**TASK STATEMENT**.
The answer must be an exact transcription of the lines below from the first through the one containing "sur l'écran de votre smartphone", with the pictures left out; please add nothing else.
╭──
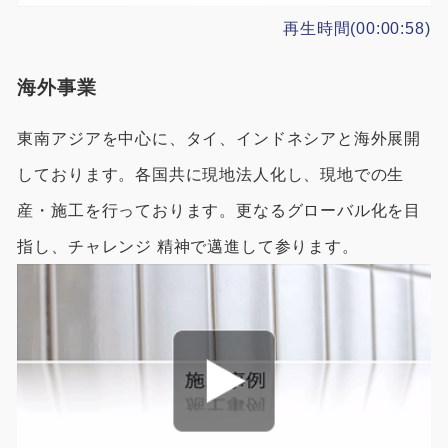
再生時間(00:00:58)
海外事業
東南アジアを中心に、タイ、インドネシアと海外展開
しております。各国共に現地法人化し、現地での生
産・施工を行っております。更なるグローバル化を目
指し、チャレンジ 精神で邁進して参ります。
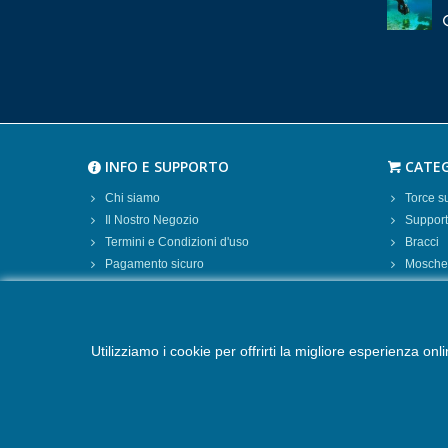
INFO E SUPPORTO
CATEG
Chi siamo
Torce 
Il Nostro Negozio
Supporti
Termini e Condizioni d'uso
Bracci
Pagamento sicuro
Moschet
Spedizione e Consegna
Batterie
Contattaci
Caricab
Mappa del sito
Borse 
Utilizziamo i cookie per offrirti la migliore esperienza on
Cookie Policy
Altro
Privacy Policy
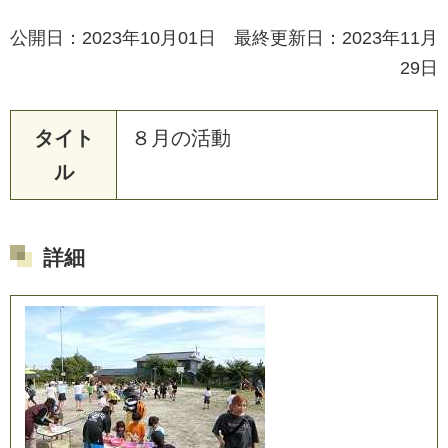
公開日：2023年10月01日 最終更新日：2023年11月
29日
タイト
８
月
の
活
動
ル
詳細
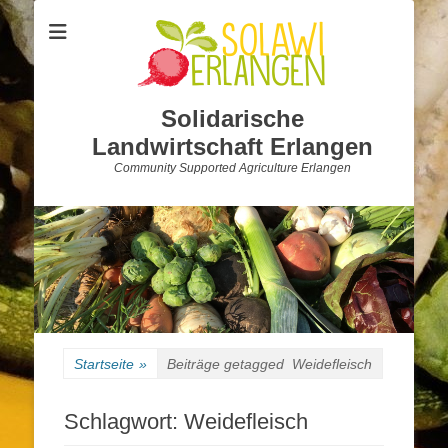
Solidarische
Landwirtschaft Erlangen
Community Supported Agriculture Erlangen
Startseite
»
Beiträge getagged
Weidefleisch
Schlagwort:
Weidefleisch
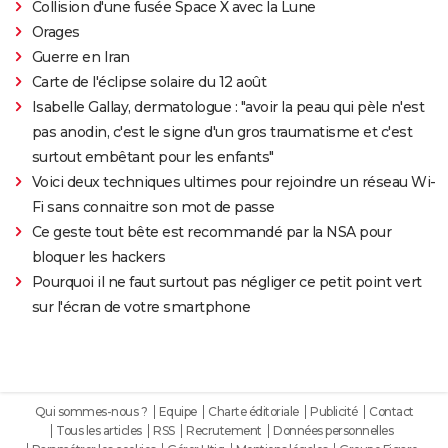
Collision d'une fusée Space X avec la Lune
Orages
Guerre en Iran
Carte de l'éclipse solaire du 12 août
Isabelle Gallay, dermatologue : "avoir la peau qui pèle n'est
pas anodin, c'est le signe d'un gros traumatisme et c'est
surtout embêtant pour les enfants"
Voici deux techniques ultimes pour rejoindre un réseau Wi-
Fi sans connaitre son mot de passe
Ce geste tout bête est recommandé par la NSA pour
bloquer les hackers
Pourquoi il ne faut surtout pas négliger ce petit point vert
sur l'écran de votre smartphone
Qui sommes-nous ?
Equipe
Charte éditoriale
Publicité
Contact
Tous les articles
RSS
Recrutement
Données personnelles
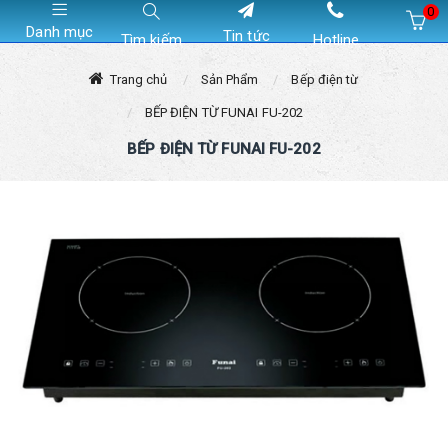
0
Danh mục
Tin tức
Tìm kiếm
Hotline
Hiện chưa có sản phẩm nào trong giỏ hàng của bạn
Trang chủ
Sản Phẩm
Bếp điện từ
BẾP ĐIỆN TỪ FUNAI FU-202
BẾP ĐIỆN TỪ FUNAI FU-202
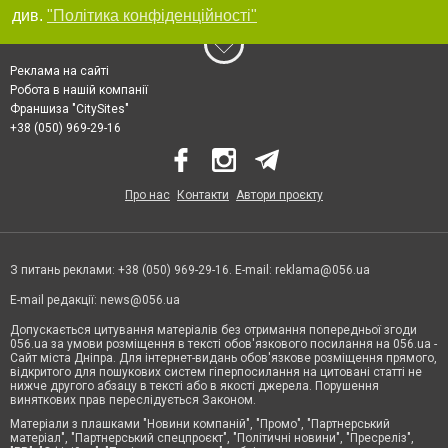
див.
"Політика конфіденційності"
Реклама на сайті
Робота в нашій компанії
Франшиза "CitySites"
+38 (050) 969-29-16
Про нас
Контакти
Автори проєкту
З питань реклами: +38 (050) 969-29-16. E-mail:
reklama@056.ua
E-mail редакції:
news@056.ua
Допускається цитування матеріалів без отримання попередньої згоди
056.ua за умови розміщення в тексті обов'язкового посилання на 056.ua -
Сайт міста Дніпра. Для інтернет-видань обов'язкове розміщення прямого,
відкритого для пошукових систем гіперпосилання на цитовані статті не
нижче другого абзацу в тексті або в якості джерела. Порушення
виняткових прав переслідується Законом.
Матеріали з плашками "Новини компаній", "Промо", "Партнерський
матеріал", "Партнерський спецпроєкт", "Політичні новини", "Пресреліз",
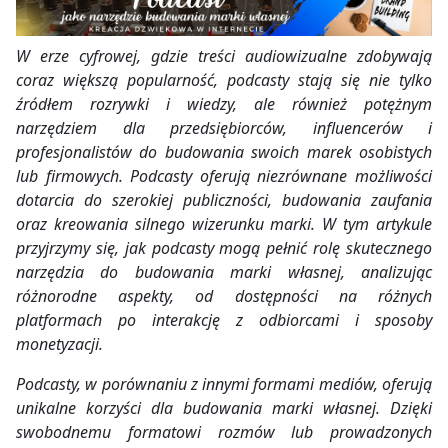
W erze cyfrowej, gdzie treści audiowizualne zdobywają
coraz większą popularność, podcasty stają się nie tylko
źródłem rozrywki i wiedzy, ale również potężnym
narzędziem dla przedsiębiorców, influencerów i
profesjonalistów do budowania swoich marek osobistych
lub firmowych. Podcasty oferują niezrównane możliwości
dotarcia do szerokiej publiczności, budowania zaufania
oraz kreowania silnego wizerunku marki. W tym artykule
przyjrzymy się, jak podcasty mogą pełnić rolę skutecznego
narzędzia do budowania marki własnej, analizując
różnorodne aspekty, od dostępności na różnych
platformach po interakcję z odbiorcami i sposoby
monetyzacji.
Podcasty, w porównaniu z innymi formami mediów, oferują
unikalne korzyści dla budowania marki własnej. Dzięki
swobodnemu formatowi rozmów lub prowadzonych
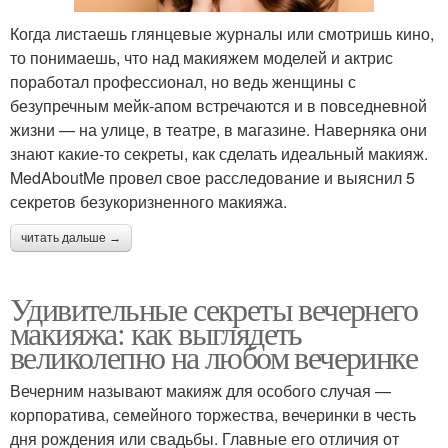
Когда листаешь глянцевые журналы или смотришь кино,
то понимаешь, что над макияжем моделей и актрис
поработал профессионал, но ведь женщины с
безупречным мейк-апом встречаются и в повседневной
жизни — на улице, в театре, в магазине. Наверняка они
знают какие-то секреты, как сделать идеальный макияж.
MedAboutMe провел свое расследование и выяснил 5
секретов безукоризненного макияжа.
читать дальше →
Удивительные секреты вечернего
макияжа: как выглядеть
великолепно на любом вечеринке
Вечерним называют макияж для особого случая —
корпоратива, семейного торжества, вечеринки в честь
дня рождения или свадьбы. Главные его отличия от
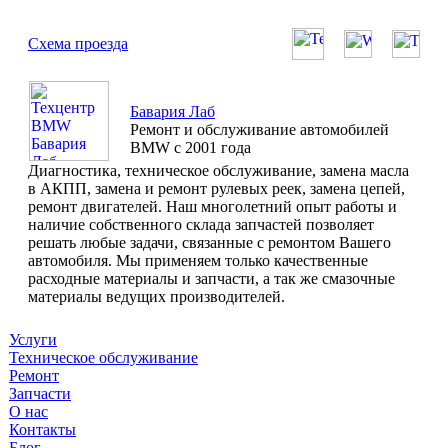
Схема проезда
Бавария Лаб
Ремонт и обслуживание автомобилей
BMW с 2001 года
Диагностика, техническое обслуживание, замена масла
в АКПП, замена и ремонт рулевых реек, замена цепей,
ремонт двигателей. Наш многолетний опыт работы и
наличие собственного склада запчастей позволяет
решать любые задачи, связанные с ремонтом Вашего
автомобиля. Мы применяем только качественные
расходные материалы и запчасти, а так же смазочные
материалы ведущих производителей.
Услуги
Техническое обслуживание
Ремонт
Запчасти
О нас
Контакты
Блог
╰──
**ANSWER AREA**.
再生時間(00:00:58)
海外事業
東南アジアを中心に、タイ、インドネシアと海外展開
しております。各国共に現地法人化し、現地での生
産・施工を行っております。更なるグローバル化を目
指し、チャレンジ 精神で邁進して参ります。
INFO E SUPPORTO
CATEG
Chi siamo
Torce 
Il Nostro Negozio
Supporti
Termini e Condizioni d'uso
Bracci
Pagamento sicuro
Moschet
Spedizione e Consegna
Batterie
Contattaci
Caricab
Mappa del sito
Borse 
Utilizziamo i cookie per offrirti la migliore esperienza on
Cookie Policy
Altro
Privacy Policy
公開日：2023年10月01日 最終更新日：2023年11月
29日
タイト
８
月
の
活
動
ル
詳細
Solidarische
Landwirtschaft Erlangen
Community Supported Agriculture Erlangen
Startseite
»
Beiträge getagged
Weidefleisch
Schlagwort:
Weidefleisch
Collision d'une fusée Space X avec la Lune
Orages
Guerre en Iran
Carte de l'éclipse solaire du 12 août
Isabelle Gallay, dermatologue : "avoir la peau qui pèle n'est
pas anodin, c'est le signe d'un gros traumatisme et c'est
surtout embêtant pour les enfants"
Voici deux techniques ultimes pour rejoindre un réseau Wi-
Fi sans connaitre son mot de passe
Ce geste tout bête est recommandé par la NSA pour
bloquer les hackers
Pourquoi il ne faut surtout pas négliger ce petit point vert
sur l'écran de votre smartphone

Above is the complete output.